Description of the task =>
Looking at the listing below, retype exactly the lines starting at the one containing "Bukiet Róża Czarna" and ending at the one containing "cm VIP7137-BLACK", both included, and nothing else.

Entries supplied =>
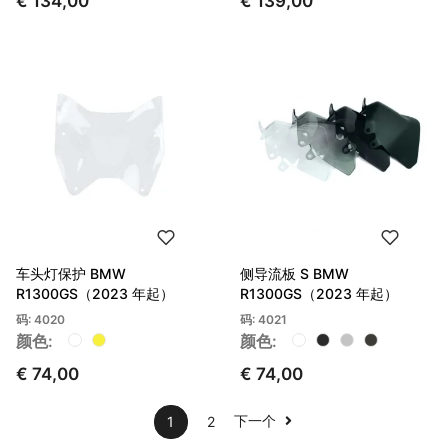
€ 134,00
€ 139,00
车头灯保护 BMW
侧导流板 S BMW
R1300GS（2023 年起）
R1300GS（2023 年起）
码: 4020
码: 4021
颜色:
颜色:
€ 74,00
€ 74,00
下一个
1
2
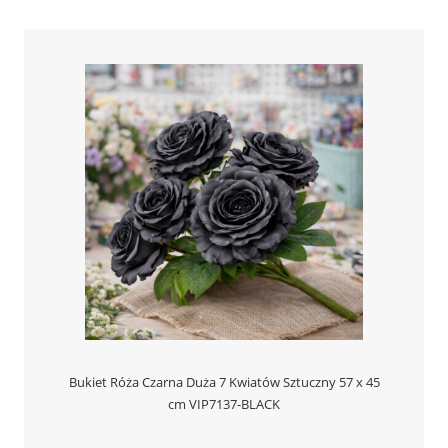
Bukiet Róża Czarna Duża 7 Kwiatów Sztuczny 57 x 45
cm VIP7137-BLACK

* * *

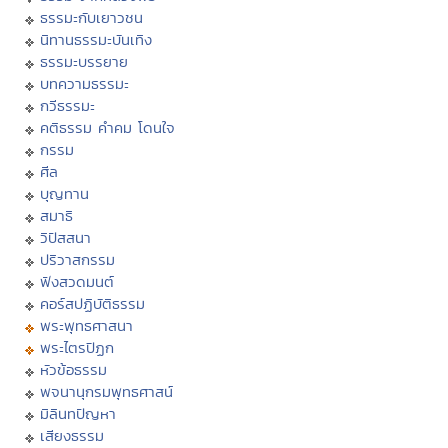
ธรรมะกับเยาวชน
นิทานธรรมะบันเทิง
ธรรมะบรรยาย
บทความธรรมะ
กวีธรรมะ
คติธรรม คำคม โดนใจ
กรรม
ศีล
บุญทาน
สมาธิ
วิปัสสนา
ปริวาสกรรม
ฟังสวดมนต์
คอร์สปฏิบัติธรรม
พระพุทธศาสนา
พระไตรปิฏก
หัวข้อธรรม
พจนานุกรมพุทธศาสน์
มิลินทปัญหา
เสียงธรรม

Answer space =>
Bukiet Róża Czarna Duża 7 Kwiatów Sztuczny 57 x 45
cm VIP7137-BLACK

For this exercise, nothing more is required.